Similarly, there’s Dos Equis’ “The Most Interesting Man in the World.” How else would the creative team know that their male consumer would also want people to “ hang on (your) every word, even the prepositions,” if not for a little Empathy?

Try this one: www.milkmatters.co.uk/cats. It’s a link to a little film for Cravendale milk that purrs with Empathy. It’s about craving milk, craving it as much as a cat does. You know what it’s like to be a cat? If you empathize with one, you might persuade some human beings to crave it as well.

One of the cleverest campaigns of the last few years, the Best Job in the World, had consumers in the flip-flops of someone who had a job very unlike our own jobs, a job so cushy one needn’t ever escape on vacation from it. Once we imagined that person’s particular heaven, we found ourselves wanting to take a vacation to see exactly how beautiful it was in Queensland, Australia.

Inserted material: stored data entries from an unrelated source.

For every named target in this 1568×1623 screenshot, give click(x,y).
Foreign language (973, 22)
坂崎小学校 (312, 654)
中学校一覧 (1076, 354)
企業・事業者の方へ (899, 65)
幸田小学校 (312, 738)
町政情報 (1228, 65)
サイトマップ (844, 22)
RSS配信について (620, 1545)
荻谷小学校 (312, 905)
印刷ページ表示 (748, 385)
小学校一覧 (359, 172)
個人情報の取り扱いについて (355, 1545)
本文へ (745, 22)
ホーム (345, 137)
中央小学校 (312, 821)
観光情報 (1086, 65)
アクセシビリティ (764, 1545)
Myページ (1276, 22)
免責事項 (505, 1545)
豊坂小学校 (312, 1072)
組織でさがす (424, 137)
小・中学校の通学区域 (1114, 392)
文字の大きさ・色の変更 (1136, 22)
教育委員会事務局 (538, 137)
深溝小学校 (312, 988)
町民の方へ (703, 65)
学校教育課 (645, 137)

At Gotham, instead of asking prospective moms to consider a baby stroller for its trendiness, we created posters that gave them a glimpse of themselves in the beautifully timeless role of motherhood. (Yes, that was a bit of self-promotion, but put yourself in my shoes and you probably wouldn’t have resisted the temptation, either.)

Empathy crosses all categories. A good pharmaceutical campaign, like Tylenol’s work a few years back, probably had the consumer believing “Finally, someone feels my pain.” Good car advertising, like the original Mini work, puts us in a better and more exhilarating driver’s seat. Good sneaker advertising, like Nike’s and Adidas’s, often has us feel the intensity of a world-class athlete’s desire to triumph. Of course, Empathy may not always play such an obvious role, but wherever consumers are trying on a little change, getting into another head, if only for a moment, I’ll bet Empathy had something to do with it.

What if a team wanted to create something that involved avatars? What if they wanted to create, not just a bit of role-playing, but the opportunity for someone to put themselves in an important role? We might have a good idea on our hands.

In a commoditized world, Empathy is an indispensable tool. We’ll differentiate products by knowing how people differentiate themselves. It’s a skill that will become critical for future success in an age that is increasingly conceptual and emotional. It can be the difference between a good idea and a great one.

And, as a virtue, who would argue that a little more Empathy wouldn’t be a good thing? If I weren’t so distracted, Empathy probably would not have allowed me to be so insensitive to that Mashable guy.